= International Society for the Linguistics of English =

The International Society for the Linguistics of English (ISLE), founded in 2008, is a learned society of linguists. The organization's goals are to promote the study of the English Language at an international level, with a particular focus on the structure and history of standard as well as the many non-standard varieties of English, examining both their form and function. To that end, the society aims to provide a geographically and theoretically neutral central contact point for scholars who identify with these aims by including both academic linguists and members of the educated public who have an interest in English linguistics. The society allows scholars the opportunity convene beyond borders of members' country-specific professional societies (e.g., British Association for Applied Linguistics (BAAL), American Association for Applied Linguistics (AAAL), etc.). Any person may become an ISLE member by contacting the Secretary and paying dues.
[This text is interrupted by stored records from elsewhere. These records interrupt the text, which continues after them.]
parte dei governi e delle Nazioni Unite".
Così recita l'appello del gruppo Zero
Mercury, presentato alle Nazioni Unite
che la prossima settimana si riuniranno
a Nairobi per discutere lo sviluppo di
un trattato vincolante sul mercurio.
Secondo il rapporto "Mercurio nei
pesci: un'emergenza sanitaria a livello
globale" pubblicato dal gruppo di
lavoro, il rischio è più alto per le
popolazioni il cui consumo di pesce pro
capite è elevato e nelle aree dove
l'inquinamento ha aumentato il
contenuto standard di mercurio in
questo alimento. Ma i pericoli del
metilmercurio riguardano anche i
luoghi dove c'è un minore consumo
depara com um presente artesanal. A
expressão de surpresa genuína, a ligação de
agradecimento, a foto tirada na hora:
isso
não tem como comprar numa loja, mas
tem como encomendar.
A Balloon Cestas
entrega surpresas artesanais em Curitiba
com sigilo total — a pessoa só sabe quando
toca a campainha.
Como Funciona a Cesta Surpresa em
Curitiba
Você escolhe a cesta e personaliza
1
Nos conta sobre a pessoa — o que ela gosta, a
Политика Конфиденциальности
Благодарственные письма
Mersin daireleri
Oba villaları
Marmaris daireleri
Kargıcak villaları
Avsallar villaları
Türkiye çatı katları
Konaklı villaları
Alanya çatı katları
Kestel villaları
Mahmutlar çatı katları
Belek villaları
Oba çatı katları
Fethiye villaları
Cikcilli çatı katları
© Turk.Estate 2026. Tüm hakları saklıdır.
A thematic volume on world Englishes published seven of the papers which were originally presented at the second conference. The society's official affiliated publication is the journal English Language and Linguistics, published by Cambridge University Press.
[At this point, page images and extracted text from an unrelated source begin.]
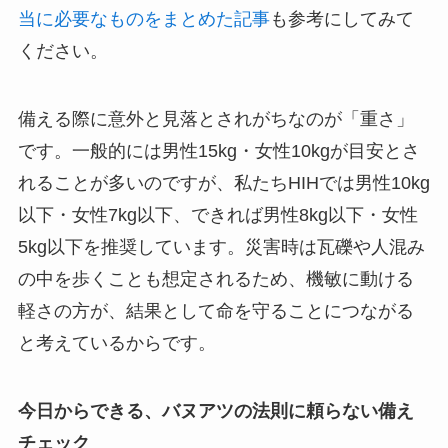
当に必要なものをまとめた記事
も参考にしてみて
ください。
備える際に意外と見落とされがちなのが「重さ」
です。一般的には男性15kg・女性10kgが目安とさ
れることが多いのですが、私たちHIHでは男性10kg
以下・女性7kg以下、できれば男性8kg以下・女性
5kg以下を推奨しています。災害時は瓦礫や人混み
の中を歩くことも想定されるため、機敏に動ける
軽さの方が、結果として命を守ることにつながる
と考えているからです。
今日からできる、バヌアツの法則に頼らない備え
チェック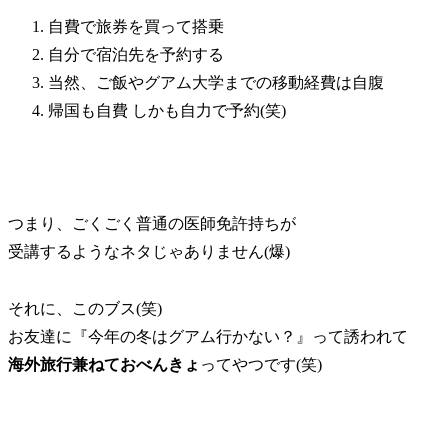
自費で旅券を買って搭乗
自分で宿泊先を予約する
当然、ご飯やグアム大学までの移動経費は自腹
帰国も自費 しかも自力で予約(笑)
つまり、ごくごく普通の医師免許持ちが
受講するようなネタじゃありません(爆)
それに、このブス(笑)
お友達に『今年の冬はグアム行かない？』って誘われて
海外旅行兼ねておべんきょ
ってやつです(笑)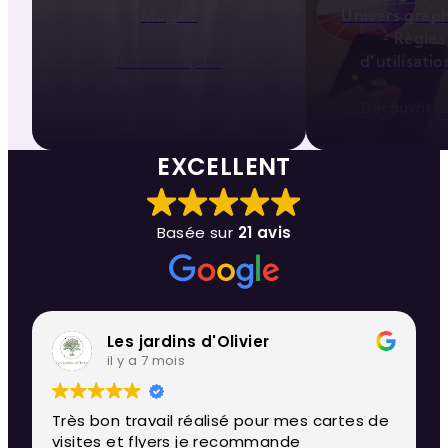
Mugs...
Univers grap
- Règles
d’utilisation
Découvrir plus
Découvrir p
EXCELLENT
Basée sur
21 avis
Les jardins d'Olivier
il y a 7 mois
Très bon travail réalisé pour mes cartes de
visites et flyers je recommande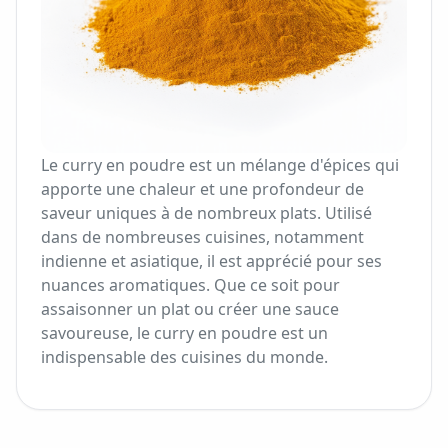
Le curry en poudre est un mélange d'épices qui
apporte une chaleur et une profondeur de
saveur uniques à de nombreux plats. Utilisé
dans de nombreuses cuisines, notamment
indienne et asiatique, il est apprécié pour ses
nuances aromatiques. Que ce soit pour
assaisonner un plat ou créer une sauce
savoureuse, le curry en poudre est un
indispensable des cuisines du monde.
The inaugural ISLE conference was hosted by the University of Freiburg in October 2008, attracting scholars from 28 countries. Since their founding, the society has held triennial conferences at the University of Freiburg (Germany) in 2008; at Boston University (USA) in 2011; at the University of Zurich (Switzerland) in 2014;, at Adam Mickiewicz University in Poznań (Poland) in 2016), and at the Institute of English Studies in London in 2018. Dr. Geoffrey Leech was a contributor to the organization from the first meeting, where he organized a workshop entitled 'Watching English Grammar Change'. Upon hearing of his death five days before the 2014 conference, the ISLE dedicated its 24–27 August 2014 conference to his memory.

Annually since 2008 the society has sponsored the Richard M. Hogg Prize, awarded to the best paper by a junior scholar on any research-related topic in English language or English linguistics. The award was named for a prolific scholar and editor who was a professor of English Language and Medieval Literature at the University of Manchester until his death in 2007.

The current president of the ISLE is Professor of English Philology at the University of Glasgow Jeremy J. Smith.